We obtain the likelihood of every pixel to be colored by each label color. This color label likelihood function is denoted as \(L(\mathbb{C};p)\), where \(\mathbb{C}\) represents all the label colors.
We introduce an energy optimization framework that incorporates both intensity continuity and texture similarity constraints for all the pixels \(p\) in the image:
\[E = \sum_{p\in img} (\lambda (p)E_1+(1-\lambda(p))E_2)\]Smoothness Map: \(\lambda(p\))

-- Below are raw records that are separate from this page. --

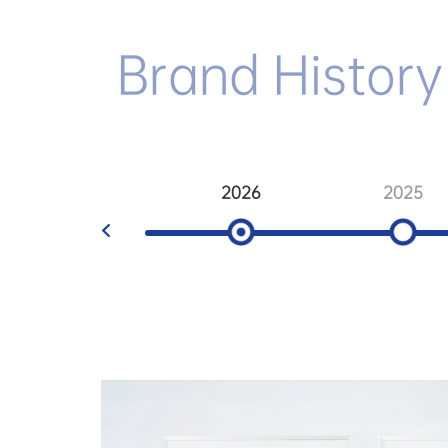
Brand History
2026
2025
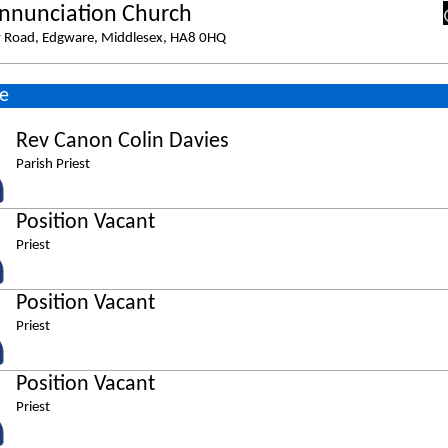
nnunciation Church
y Road, Edgware, Middlesex, HA8 0HQ
e
Rev Canon Colin Davies
Parish Priest
Position Vacant
Priest
Position Vacant
Priest
Position Vacant
Priest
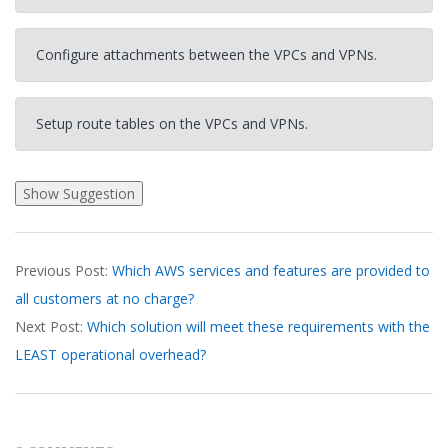
Configure attachments between the VPCs and VPNs.
Setup route tables on the VPCs and VPNs.
2026-
Previous Post:
Which AWS services and features are provided to
03-
all customers at no charge?
20
Next Post:
Which solution will meet these requirements with the
LEAST operational overhead?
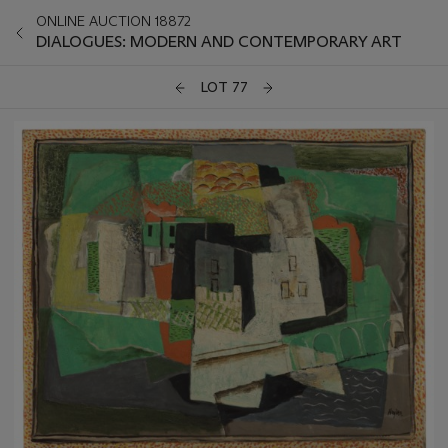
ONLINE AUCTION 18872
DIALOGUES: MODERN AND CONTEMPORARY ART
LOT 77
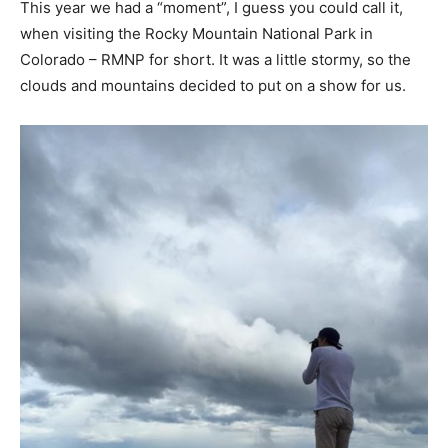
This year we had a “moment”, I guess you could call it,
when visiting the Rocky Mountain National Park in
Colorado – RMNP for short. It was a little stormy, so the
clouds and mountains decided to put on a show for us.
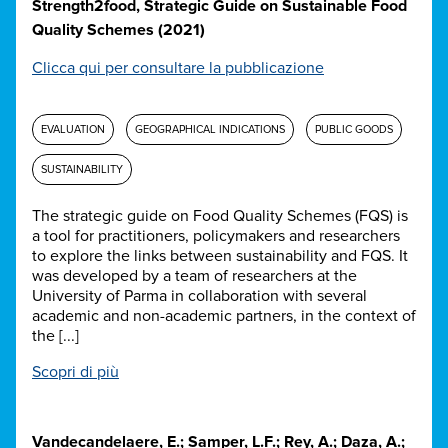
Strength2food, Strategic Guide on Sustainable Food
Quality Schemes (2021)
Clicca qui per consultare la pubblicazione
EVALUATION
GEOGRAPHICAL INDICATIONS
PUBLIC GOODS
SUSTAINABILITY
The strategic guide on Food Quality Schemes (FQS) is
a tool for practitioners, policymakers and researchers
to explore the links between sustainability and FQS. It
was developed by a team of researchers at the
University of Parma in collaboration with several
academic and non-academic partners, in the context of
the [...]
Scopri di più
Vandecandelaere, E.; Samper, L.F.; Rey, A.; Daza, A.;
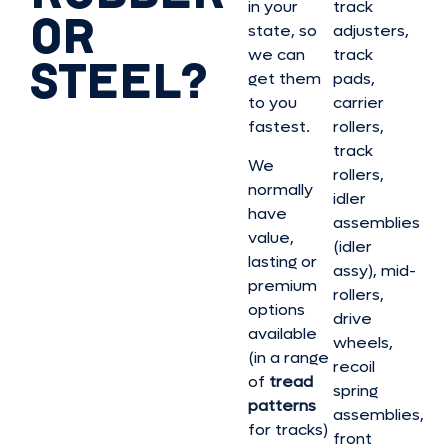
in your
track
OR
state, so
adjusters,
we can
track
STEEL?
get them
pads,
to you
carrier
fastest.
rollers,
track
We
rollers,
normally
idler
have
assemblies
value,
(idler
lasting or
assy), mid-
premium
rollers,
options
drive
available
wheels,
(in a range
recoil
of
tread
spring
patterns
assemblies,
for tracks)
front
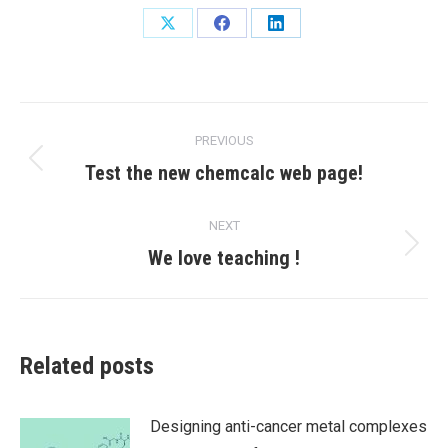
Share
Share
Share
on
on
on
X
Facebook
LinkedIn
Post
PREVIOUS
navigation
Previous
Test the new chemcalc web page!
post:
NEXT
Next
We love teaching !
post:
Related posts
Designing anti-cancer metal complexes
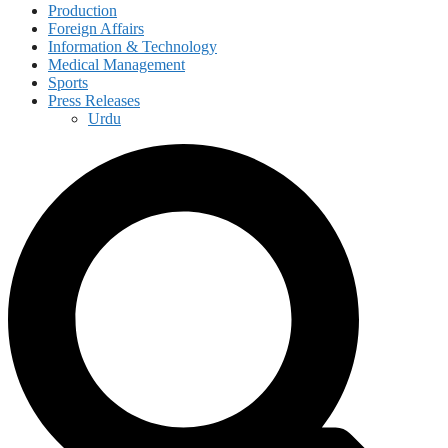
Production
Foreign Affairs
Information & Technology
Medical Management
Sports
Press Releases
Urdu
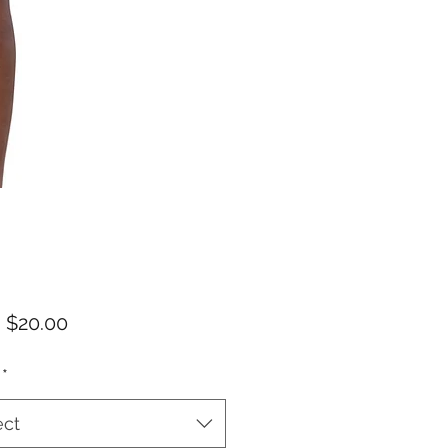
Sale
m
$20.00
Price
*
ect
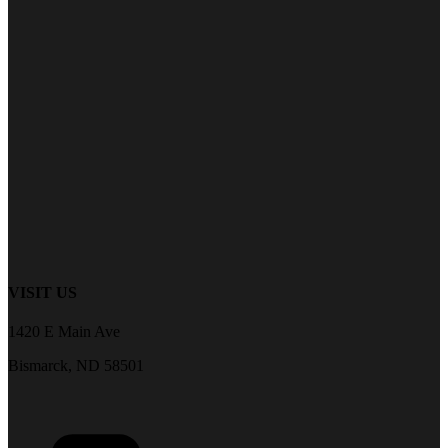
VISIT US
1420 E Main Ave
Bismarck, ND 58501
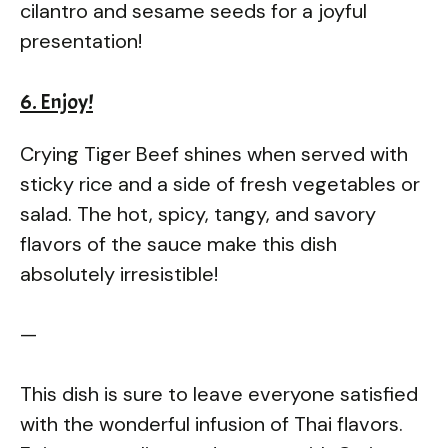
cilantro and sesame seeds for a joyful
presentation!
6. Enjoy!
Crying Tiger Beef shines when served with
sticky rice and a side of fresh vegetables or
salad. The hot, spicy, tangy, and savory
flavors of the sauce make this dish
absolutely irresistible!
—
This dish is sure to leave everyone satisfied
with the wonderful infusion of Thai flavors.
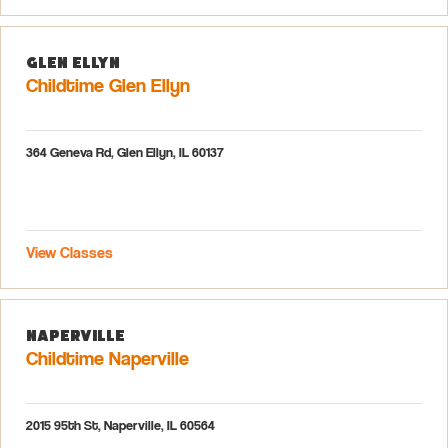
Glen Ellyn
Childtime Glen Ellyn
364 Geneva Rd, Glen Ellyn, IL 60137
View Classes
Naperville
Childtime Naperville
2015 95th St, Naperville, IL 60564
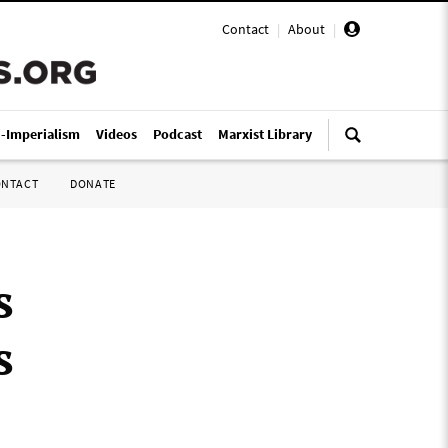
Contact
|
About
|
i-Imperialism
Videos
Podcast
Marxist Library
ONTACT
DONATE
s
s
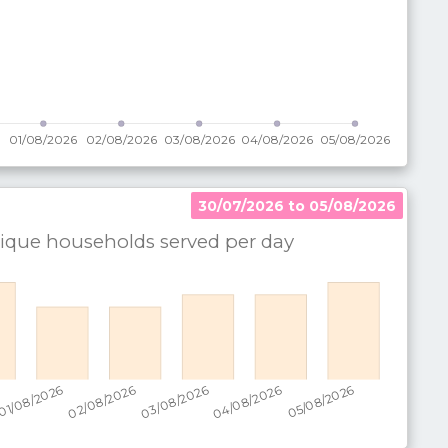
30/07/2026 to 05/08/2026
que households served per
day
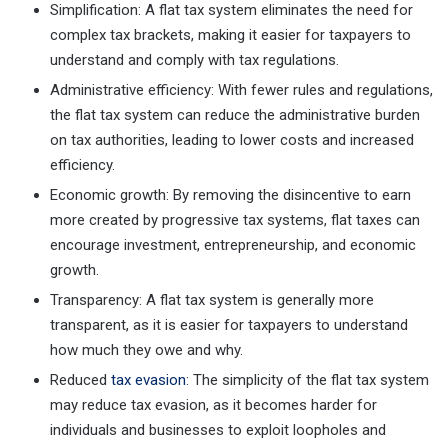
Simplification: A flat tax system eliminates the need for
complex tax brackets, making it easier for taxpayers to
understand and comply with tax regulations.
Administrative efficiency: With fewer rules and regulations,
the flat tax system can reduce the administrative burden
on tax authorities, leading to lower costs and increased
efficiency.
Economic growth: By removing the disincentive to earn
more created by progressive tax systems, flat taxes can
encourage investment, entrepreneurship, and economic
growth.
Transparency: A flat tax system is generally more
transparent, as it is easier for taxpayers to understand
how much they owe and why.
Reduced
tax evasion
: The simplicity of the flat tax system
may reduce tax evasion, as it becomes harder for
individuals and businesses to exploit loopholes and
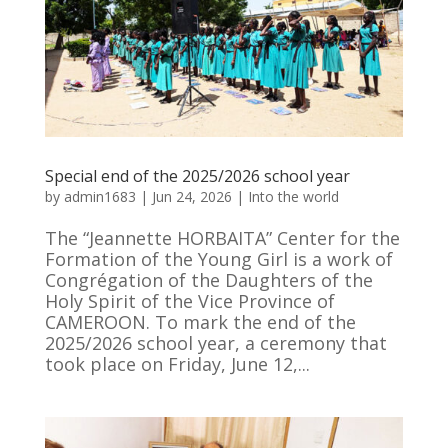
Special end of the 2025/2026 school year
by
admin1683
|
Jun 24, 2026
|
Into the world
The “Jeannette HORBAITA” Center for the
Formation of the Young Girl is a work of
Congrégation of the Daughters of the
Holy Spirit of the Vice Province of
CAMEROON. To mark the end of the
2025/2026 school year, a ceremony that
took place on Friday, June 12,...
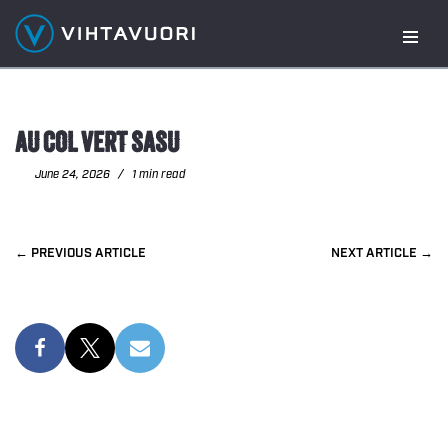
Skip
to
content
AU COL VERT SASU
June 24, 2026
1 min read
PREVIOUS
NEXT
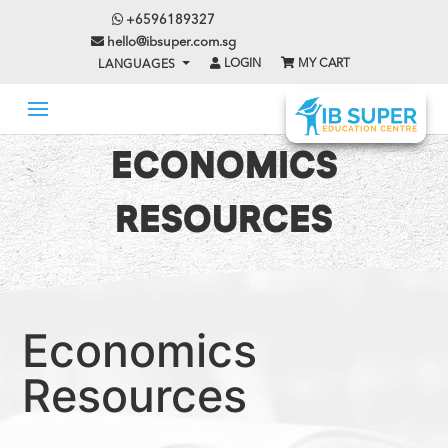
+6596189327
hello@ibsuper.com.sg
LOGIN
MY CART
LANGUAGES
ECONOMICS
RESOURCES
Economics
Resources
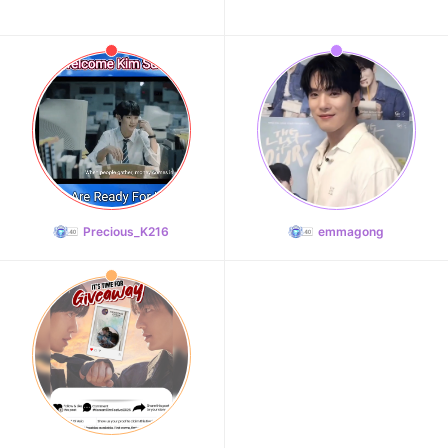
Precious_K216
emmagong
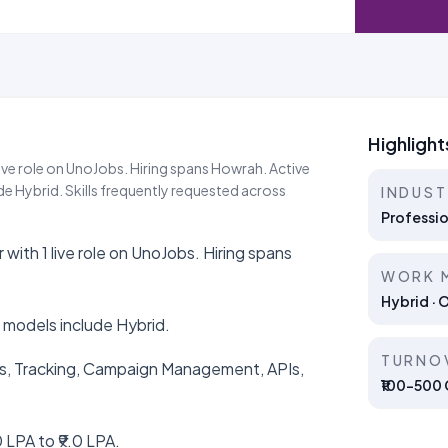
Highlight
ive role on UnoJobs. Hiring spans Howrah. Active
 Hybrid. Skills frequently requested across
INDUS
Professio
ith 1 live role on UnoJobs. Hiring spans
WORK 
Hybrid · 
 models include Hybrid.
TURNO
ales, Tracking, Campaign Management, APIs,
₹100–500 C
 LPA to ₹9.0 LPA.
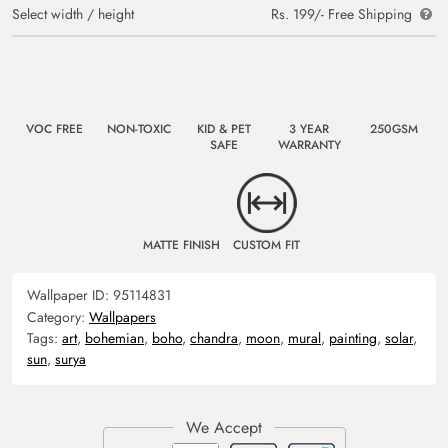
Select width / height
Rs. 199/- Free Shipping
VOC FREE
NON-TOXIC
KID & PET
3 YEAR
250GSM
SAFE
WARRANTY
MATTE FINISH
CUSTOM FIT
Wallpaper ID:
95114831
Category:
Wallpapers
Tags:
art
,
bohemian
,
boho
,
chandra
,
moon
,
mural
,
painting
,
solar
,
sun
,
surya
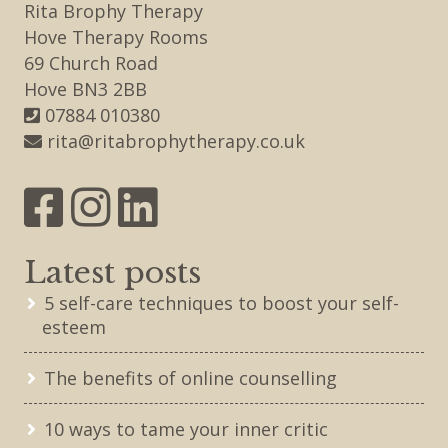
Rita Brophy Therapy
Hove Therapy Rooms
69 Church Road
Hove BN3 2BB
07884 010380
rita@ritabrophytherapy.co.uk
Latest posts
5 self-care techniques to boost your self-
esteem
The benefits of online counselling
10 ways to tame your inner critic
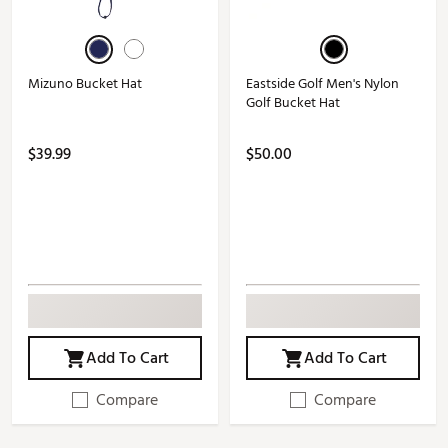
Mizuno Bucket Hat
Eastside Golf Men's Nylon
Golf Bucket Hat
$39.99
$50.00
Add To Cart
Add To Cart
Compare
Compare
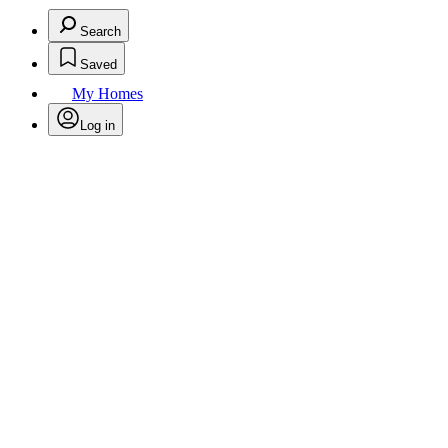
Search
Saved
My Homes
Log in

In our method, we use the filtered edge map. At each pixel \(p\), the value of \(\lambda(p\)) is related to the distance between \(p\) to its nearest edge. Specifically, we use the Canny operator to extract the edges of the image. We then apply a Gaussian filter with kernel \(N(0,\sigma^2)\) on the edge image to obtain a smoothed edge map. If \(p\) is small. In our implementation, the \(\sigma\) is set as a quarter of the patch size that we used for texture space analysis.
Color Mapping
Once a region is selected, the user chooses a few pixels. These pixels represent a significant luminance variation in the region. Each pixel is then given a corresponding color by the user. The chroma (UV) values for any other pixels are then interpolated by piece-wise linear mapping in luminance (Y) space to get a color palette.
The final colorization result is not a hard composite of each colorized region. After colorizing the regions, we do a soft blending around the region boundary to make the color transition natural. Over a band along the boundary, we run the intensity continuity term. to get a blending weight for each label. The final color in this boundary region is the weighted average of the colors for each label. This enables our system to colorize the fine structures in the image.